■ Input material ■
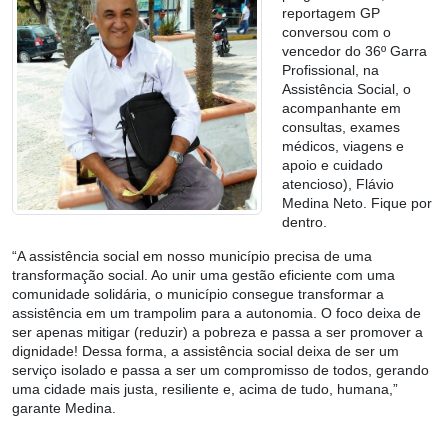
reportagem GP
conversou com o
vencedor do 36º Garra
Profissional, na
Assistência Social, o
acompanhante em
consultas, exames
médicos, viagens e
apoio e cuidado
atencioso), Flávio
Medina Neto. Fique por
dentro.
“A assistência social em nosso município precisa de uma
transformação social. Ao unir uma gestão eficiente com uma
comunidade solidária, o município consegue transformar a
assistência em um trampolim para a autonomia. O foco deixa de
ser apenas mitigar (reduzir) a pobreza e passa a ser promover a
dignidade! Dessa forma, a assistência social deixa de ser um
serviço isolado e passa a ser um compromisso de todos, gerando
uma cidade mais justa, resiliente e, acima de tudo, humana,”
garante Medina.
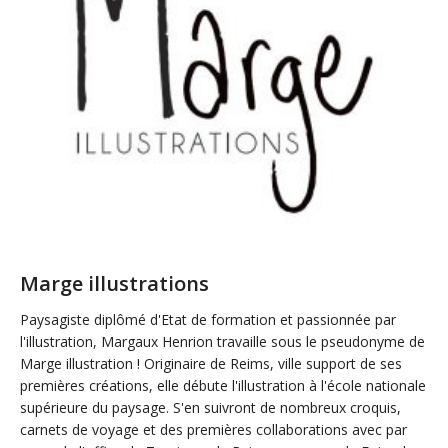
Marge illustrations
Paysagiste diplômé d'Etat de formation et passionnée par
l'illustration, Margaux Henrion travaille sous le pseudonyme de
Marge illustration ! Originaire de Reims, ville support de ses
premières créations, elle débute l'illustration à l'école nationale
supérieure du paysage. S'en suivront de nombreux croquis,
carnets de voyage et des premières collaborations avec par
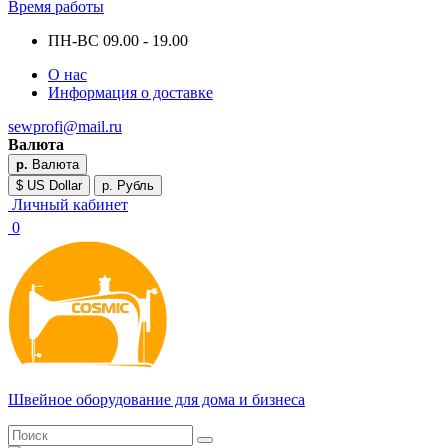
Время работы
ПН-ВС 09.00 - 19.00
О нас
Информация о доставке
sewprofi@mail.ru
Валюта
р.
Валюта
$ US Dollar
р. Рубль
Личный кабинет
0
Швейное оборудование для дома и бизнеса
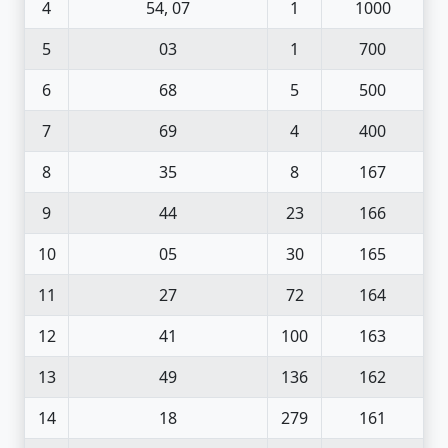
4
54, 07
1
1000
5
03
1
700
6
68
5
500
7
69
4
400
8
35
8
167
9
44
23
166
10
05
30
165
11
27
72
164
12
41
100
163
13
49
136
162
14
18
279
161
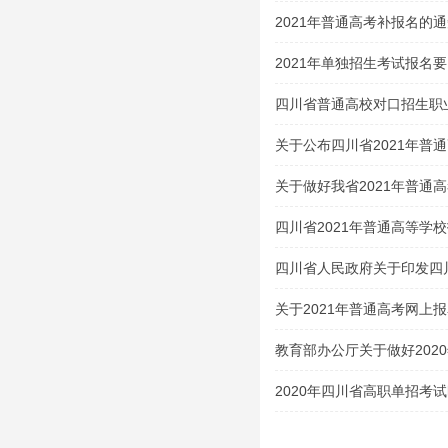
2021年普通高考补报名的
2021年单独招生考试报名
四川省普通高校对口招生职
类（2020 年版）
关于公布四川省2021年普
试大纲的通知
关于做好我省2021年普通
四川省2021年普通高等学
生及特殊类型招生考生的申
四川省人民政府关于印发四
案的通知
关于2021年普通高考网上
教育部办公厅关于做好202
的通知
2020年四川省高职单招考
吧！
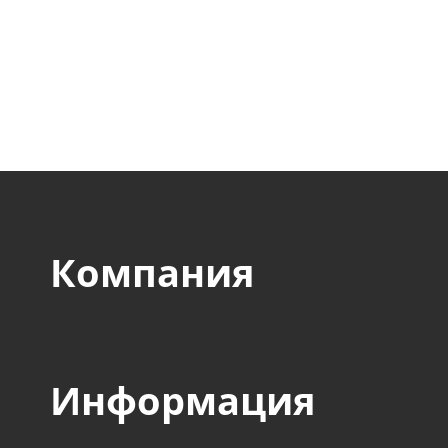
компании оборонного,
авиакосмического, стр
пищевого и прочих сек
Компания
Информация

■ Your objective ■
The reply should hold every record, unchanged, and no pictures.

■ Your response ■
reportagem GP
conversou com o
vencedor do 36º Garra
Profissional, na
Assistência Social, o
acompanhante em
consultas, exames
médicos, viagens e
apoio e cuidado
atencioso), Flávio
Medina Neto. Fique por
dentro.
“A assistência social em nosso município precisa de uma
transformação social. Ao unir uma gestão eficiente com uma
comunidade solidária, o município consegue transformar a
assistência em um trampolim para a autonomia. O foco deixa de
ser apenas mitigar (reduzir) a pobreza e passa a ser promover a
dignidade! Dessa forma, a assistência social deixa de ser um
serviço isolado e passa a ser um compromisso de todos, gerando
uma cidade mais justa, resiliente e, acima de tudo, humana,”
garante Medina.
Marge illustrations
Paysagiste diplômé d'Etat de formation et passionnée par
l'illustration, Margaux Henrion travaille sous le pseudonyme de
Marge illustration ! Originaire de Reims, ville support de ses
premières créations, elle débute l'illustration à l'école nationale
supérieure du paysage. S'en suivront de nombreux croquis,
carnets de voyage et des premières collaborations avec par
Время работы
ПН-ВС 09.00 - 19.00
О нас
Информация о доставке
sewprofi@mail.ru
Валюта
р.
Валюта
$ US Dollar
р. Рубль
Личный кабинет
0
Швейное оборудование для дома и бизнеса
4
54, 07
1
1000
5
03
1
700
6
68
5
500
7
69
4
400
8
35
8
167
9
44
23
166
10
05
30
165
11
27
72
164
12
41
100
163
13
49
136
162
14
18
279
161
2021年普通高考补报名的
2021年单独招生考试报名
四川省普通高校对口招生职
类（2020 年版）
关于公布四川省2021年普
试大纲的通知
关于做好我省2021年普通
四川省2021年普通高等学
生及特殊类型招生考生的申
四川省人民政府关于印发四
案的通知
关于2021年普通高考网上
教育部办公厅关于做好202
的通知
2020年四川省高职单招考
吧！
компании оборонного,
авиакосмического, стр
пищевого и прочих сек
Компания
Информация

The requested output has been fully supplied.